Die Adventszeit ist gespickt von Weihnachtsbräuchen und absurden Traditionen, die wir irgendwie trotzdem als wichtig erachten. Hast du beispielsweise eine Ahnung, warum wir einen Adventskranz oder einen Adventskalender zuhause haben? Und die Bedeutung von Lametta, Weihnachtsbäumen und Weihnachtsmärkten ist den meisten bei uns nicht einmal bewusst.

Doch es gibt eine Tradition, die so bizarr ist, dass sie eher nach einem Witz klingt. Doch das ist sie nicht: Das walisische Mari Lwyd ist ein Fest, bei dem es um tote Pferde und einige ungeklärte Rätsel geht.

Absurder Weihnachtsbrauch mit hohem Gruselfaktor

Der Tag des Mari Lwyd fällt meist in die Zeit zwischen Weihnachten und Neujahr.

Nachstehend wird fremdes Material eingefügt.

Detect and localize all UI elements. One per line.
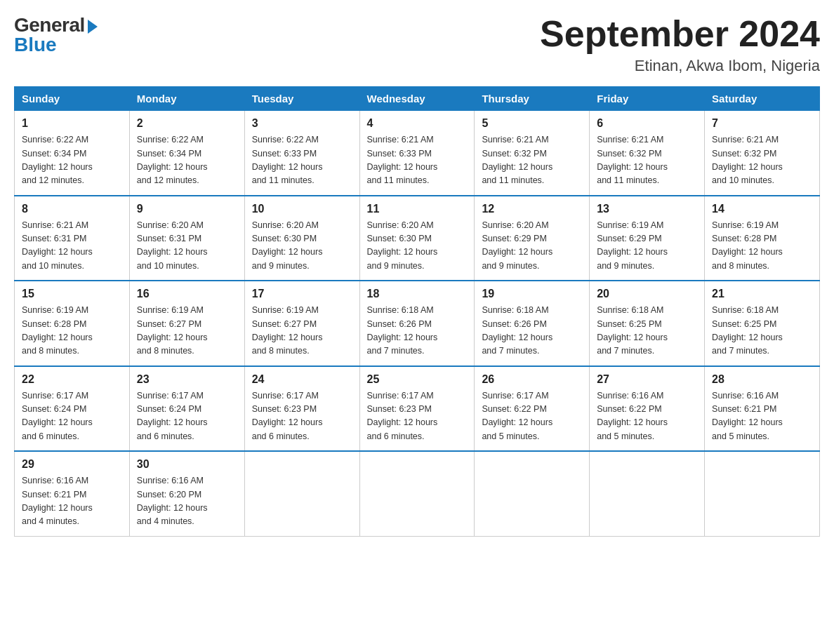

An diesem Tag gibt es einen Umzug durch die Stadt. Eine Person zieht sich ein Pferdekostüm über – ein totes Pferd, um genau zu sein. So verkleidet geht der Umzug von Haus zu Haus und von Tür zu Tür. Ein Weihnachtsbrauch oder eine Halloween-Tradition?

Die Grey Mare ist der bizarrste Weihnachtsbrauch überhaupt?

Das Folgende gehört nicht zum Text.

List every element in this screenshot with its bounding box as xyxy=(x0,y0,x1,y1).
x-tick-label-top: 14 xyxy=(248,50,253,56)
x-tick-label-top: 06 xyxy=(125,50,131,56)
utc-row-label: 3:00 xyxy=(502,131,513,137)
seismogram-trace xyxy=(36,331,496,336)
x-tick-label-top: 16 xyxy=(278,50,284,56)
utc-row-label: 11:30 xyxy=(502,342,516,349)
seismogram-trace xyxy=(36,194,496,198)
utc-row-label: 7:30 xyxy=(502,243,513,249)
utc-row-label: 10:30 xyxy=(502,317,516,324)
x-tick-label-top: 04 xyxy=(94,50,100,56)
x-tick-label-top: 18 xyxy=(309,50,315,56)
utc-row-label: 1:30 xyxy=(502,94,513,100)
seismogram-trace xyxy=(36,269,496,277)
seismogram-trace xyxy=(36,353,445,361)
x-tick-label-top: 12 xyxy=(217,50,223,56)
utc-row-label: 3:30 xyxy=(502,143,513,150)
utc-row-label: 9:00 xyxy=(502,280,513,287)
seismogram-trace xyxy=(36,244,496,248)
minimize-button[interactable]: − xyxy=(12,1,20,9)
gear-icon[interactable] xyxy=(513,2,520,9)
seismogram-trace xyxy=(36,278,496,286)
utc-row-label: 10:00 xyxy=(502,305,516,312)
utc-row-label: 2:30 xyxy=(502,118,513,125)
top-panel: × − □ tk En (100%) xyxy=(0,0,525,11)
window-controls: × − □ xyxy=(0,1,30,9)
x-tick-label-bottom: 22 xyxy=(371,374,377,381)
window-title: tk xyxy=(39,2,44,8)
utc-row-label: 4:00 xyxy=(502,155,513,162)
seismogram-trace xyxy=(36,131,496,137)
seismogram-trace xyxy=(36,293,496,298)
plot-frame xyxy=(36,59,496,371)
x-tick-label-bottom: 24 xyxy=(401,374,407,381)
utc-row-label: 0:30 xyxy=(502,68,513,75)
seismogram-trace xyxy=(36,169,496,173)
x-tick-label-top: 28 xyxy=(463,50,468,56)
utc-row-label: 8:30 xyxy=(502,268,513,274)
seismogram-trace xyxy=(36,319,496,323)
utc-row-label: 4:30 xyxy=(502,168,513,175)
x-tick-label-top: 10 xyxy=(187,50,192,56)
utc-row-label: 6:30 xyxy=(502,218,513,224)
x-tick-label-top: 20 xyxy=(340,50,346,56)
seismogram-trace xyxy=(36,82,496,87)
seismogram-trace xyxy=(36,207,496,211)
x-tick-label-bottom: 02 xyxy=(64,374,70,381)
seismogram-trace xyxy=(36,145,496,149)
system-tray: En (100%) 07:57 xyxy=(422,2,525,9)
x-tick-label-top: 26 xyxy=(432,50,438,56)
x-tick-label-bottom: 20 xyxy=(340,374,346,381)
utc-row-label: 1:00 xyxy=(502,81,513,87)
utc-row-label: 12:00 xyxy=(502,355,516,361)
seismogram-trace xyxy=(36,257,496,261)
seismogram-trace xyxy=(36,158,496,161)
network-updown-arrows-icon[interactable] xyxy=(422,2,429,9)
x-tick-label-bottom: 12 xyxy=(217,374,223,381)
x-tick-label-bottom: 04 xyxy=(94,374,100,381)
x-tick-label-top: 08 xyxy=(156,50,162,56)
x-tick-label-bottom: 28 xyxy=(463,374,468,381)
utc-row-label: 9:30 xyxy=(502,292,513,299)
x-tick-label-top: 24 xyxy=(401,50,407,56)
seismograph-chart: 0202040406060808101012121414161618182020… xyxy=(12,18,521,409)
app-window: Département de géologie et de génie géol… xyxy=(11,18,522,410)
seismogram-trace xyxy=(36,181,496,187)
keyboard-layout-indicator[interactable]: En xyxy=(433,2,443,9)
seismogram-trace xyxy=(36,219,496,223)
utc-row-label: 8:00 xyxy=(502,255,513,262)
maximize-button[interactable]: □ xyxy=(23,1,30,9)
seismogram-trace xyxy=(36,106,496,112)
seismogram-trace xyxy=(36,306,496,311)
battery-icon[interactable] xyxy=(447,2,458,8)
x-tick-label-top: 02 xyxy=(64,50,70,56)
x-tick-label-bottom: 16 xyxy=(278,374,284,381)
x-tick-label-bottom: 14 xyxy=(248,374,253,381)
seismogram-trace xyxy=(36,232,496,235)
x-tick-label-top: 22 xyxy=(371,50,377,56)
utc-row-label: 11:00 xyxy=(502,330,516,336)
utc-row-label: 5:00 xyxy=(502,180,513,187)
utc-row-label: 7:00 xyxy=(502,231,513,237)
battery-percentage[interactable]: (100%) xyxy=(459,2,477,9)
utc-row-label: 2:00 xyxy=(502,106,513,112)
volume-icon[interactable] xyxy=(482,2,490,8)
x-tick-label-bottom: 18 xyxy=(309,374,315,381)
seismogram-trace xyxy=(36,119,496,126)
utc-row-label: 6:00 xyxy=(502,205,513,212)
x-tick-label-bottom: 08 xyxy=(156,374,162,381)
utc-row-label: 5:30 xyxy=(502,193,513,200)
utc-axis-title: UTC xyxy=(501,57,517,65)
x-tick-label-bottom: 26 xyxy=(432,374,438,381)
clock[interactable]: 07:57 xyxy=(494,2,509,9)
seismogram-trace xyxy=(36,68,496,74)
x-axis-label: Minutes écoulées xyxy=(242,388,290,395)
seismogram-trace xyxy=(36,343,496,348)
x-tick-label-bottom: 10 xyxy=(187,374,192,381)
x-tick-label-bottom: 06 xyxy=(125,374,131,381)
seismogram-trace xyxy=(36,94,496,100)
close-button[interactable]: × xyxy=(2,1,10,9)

So sieht das Mari Lwyd aus

Das Mari Lwyd ist ein Schimmel, ein hellgraues oder weißes Pferd. Um dieses Pferd nachzustellen, haben sich die Menschen in Wales eine verrückte Verkleidung ausgedacht: Sie hämngen sich ein weißes Bettlaken um und setzen den knochigen Kopf eines toten Pferdes auf eine Stange. Die Mähne und der Schweif des Pferdes bestehen aus Luftschlangen, Efeu und Stechpalme.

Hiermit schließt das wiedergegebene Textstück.